Jonathan, Harrison, Joe et l’Aigle s’en allèrent sur les rives du lac Érié. Le roi de l’huile s’installa à Érié même avec l’Aigle; Harrison et Joe partirent pour Chicago. Comme les établissements du roi de l’huile se trouvaient mi-partie à Chicago, mi-partie à Oil City, et qu’Érié est entre les deux villes, ils avaient maintes occasions de rendre visite à Jonathan.

Celui-ci avait, naturellement, changé de nom et se faisait appeler sir Arnoldson. Il se procura même, à ce nom, tous les papiers qui peuvent constituer une identité.

Un an, ainsi, il resta sur les bords de ce lac, méditant sa vengeance. Il ne quitta Érié qu’à de rares occasions, quand il lui semblait bon d’aller surprendre Harrison et Joe à Oil City. Joe lui était de plus en plus dévoué. Harrison restait l’employé fidèle qu’il avait toujours été. Et celui que nous appellerons désormais Arnoldson se rendait bien compte, quand il se trouvait à Oil City ou même à Chicago, que, pour tous, Jonathan Smith était mort. De fait, il était, même pour les personnages qui l’avaient le plus fréquenté, méconnaissable. Déjà, il avait caché son regard sous des lunettes noires, car ce regard était toujours resté le regard du roi de l’huile, et les moins prévenus, s’ils eussent surpris ce regard, se fussent écriés: «Voici Jonathan Smith!»

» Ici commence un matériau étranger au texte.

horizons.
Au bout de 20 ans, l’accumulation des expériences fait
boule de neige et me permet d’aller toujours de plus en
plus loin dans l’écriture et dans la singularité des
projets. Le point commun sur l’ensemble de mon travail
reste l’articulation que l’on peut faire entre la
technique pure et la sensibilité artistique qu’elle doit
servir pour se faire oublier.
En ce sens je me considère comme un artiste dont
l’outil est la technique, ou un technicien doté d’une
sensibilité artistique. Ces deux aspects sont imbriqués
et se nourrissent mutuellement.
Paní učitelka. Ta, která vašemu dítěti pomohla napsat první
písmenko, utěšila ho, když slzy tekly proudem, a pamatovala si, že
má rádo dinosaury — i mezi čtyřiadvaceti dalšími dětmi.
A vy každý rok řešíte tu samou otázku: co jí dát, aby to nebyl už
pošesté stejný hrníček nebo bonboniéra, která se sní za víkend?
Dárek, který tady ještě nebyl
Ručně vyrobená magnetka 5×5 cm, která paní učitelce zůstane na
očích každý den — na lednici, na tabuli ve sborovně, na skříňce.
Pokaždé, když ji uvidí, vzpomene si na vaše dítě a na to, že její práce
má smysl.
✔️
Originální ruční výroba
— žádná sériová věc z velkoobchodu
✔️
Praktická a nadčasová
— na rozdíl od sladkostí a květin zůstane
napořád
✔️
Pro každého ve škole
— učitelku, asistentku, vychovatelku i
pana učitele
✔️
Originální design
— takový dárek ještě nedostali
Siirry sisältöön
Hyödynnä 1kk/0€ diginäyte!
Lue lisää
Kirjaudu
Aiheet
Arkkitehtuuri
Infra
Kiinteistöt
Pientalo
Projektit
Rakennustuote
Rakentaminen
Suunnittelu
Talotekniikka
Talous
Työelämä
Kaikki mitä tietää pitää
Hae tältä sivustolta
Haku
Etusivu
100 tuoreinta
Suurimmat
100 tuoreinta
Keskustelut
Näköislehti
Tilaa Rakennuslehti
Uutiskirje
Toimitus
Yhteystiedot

La liquidation touchait à son terme. Toutes les opérations se faisaient sous le contrôle d’Arnoldson et sur ses indications précises. Quand toute cette immense fortune fut entre les mains d’Harrison et tint en d’innombrables carnets de chèques sur les banques les plus riches du monde entier, Harrison peu à peu transmit à Arnoldson ce qui en fait et en droit n’avait jamais cessé de lui appartenir. Comme nous l’avons dit, en effet, il lui suffisait de se montrer et de dire: «Je suis Jonathan Smith», pour que toute cette fortune échappât à Harrison, en supposant que celui-ci voulût se l’approprier.